I'm self-studying Croom's Principles of Topology. Exercise 7.4.13 says:
Give an example of a Hausdorff space which has a quotient space that is not Hausdorff.
I came up with the example below, and I'd like your feedback on whether it is correct. Thank you in advance.
Let $A = \mathbb{R} \backslash \{0\}$. Consider $\mathbb{R}$ in the standard topology, which is of course Hausdorff, and $\mathbb{R}/A$, where we identify the members of $A$ to a point.
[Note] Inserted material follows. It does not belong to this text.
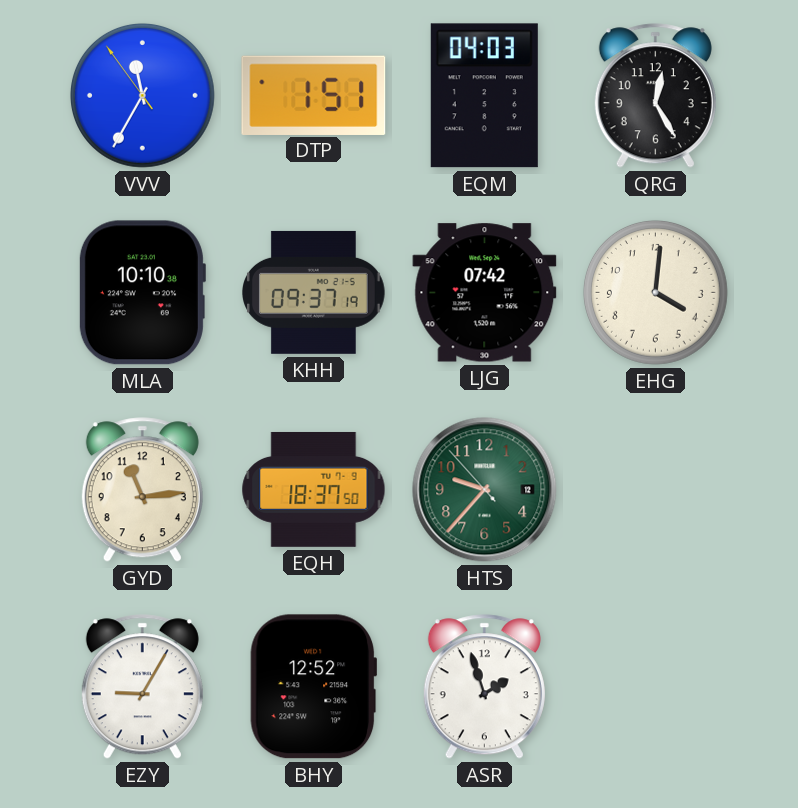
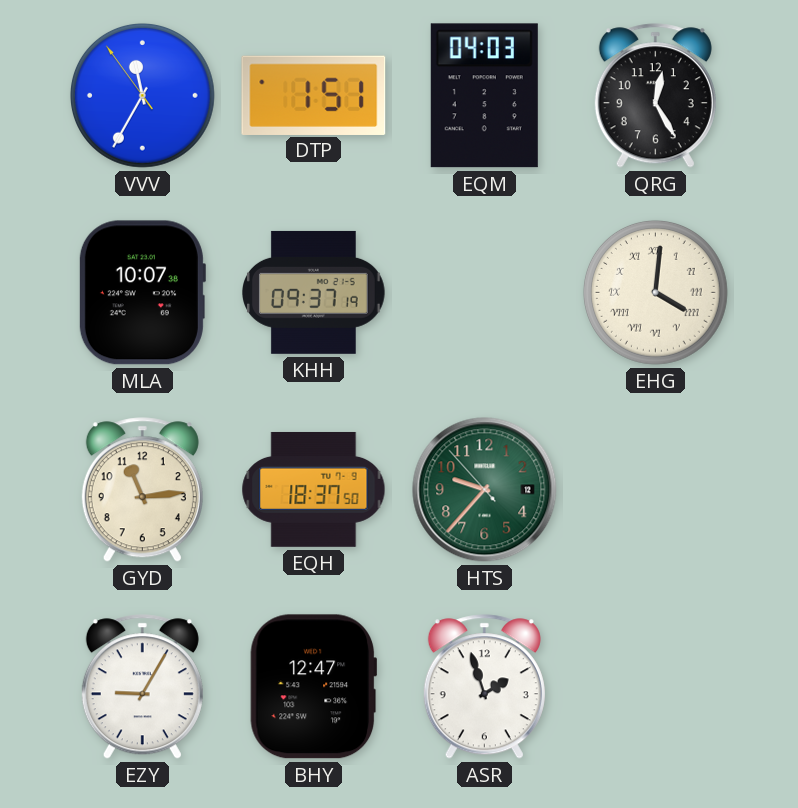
MLA: 10:10 -> 10:07
LJG: 07:42 -> none
EHG numerals: Arabic -> Roman
BHY: 12:52 -> 12:47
We see $\mathbb{R}/A = \{ \{0\}, A \}$. The only subsets of $\mathbb{R}/A$ containing $\{0\}$ are $\mathbb{R}/A$ and $\{\{ 0 \}\}$. Since $\bigcup \{\{0\}\} = \{0\}$ is not open in $\mathbb{R}$, the set $\{\{0\}\}$ is not open in $\mathbb{R}/A$. As a result, the only open subset of $\mathbb{R}/A$ containing $\{0\}$ is $\mathbb{R}/A$. Consequently, any open set in $\mathbb{R}/A$ containing $A$ belongs necessarily intersects every open set in $\mathbb{R}/A$ containing $\{0\}$. It follows that $\mathbb{R}/A$ is not Hausdorff.
The example is fine, but your argument could be simplified a bit: consequently, any open set in the quotient space containing $\{0\}$ necessarily contains $A$, so the quotient not only isn't Hausdorff, it's not $T_1$ (although it is $T_0$, since $\{A\}$ is open).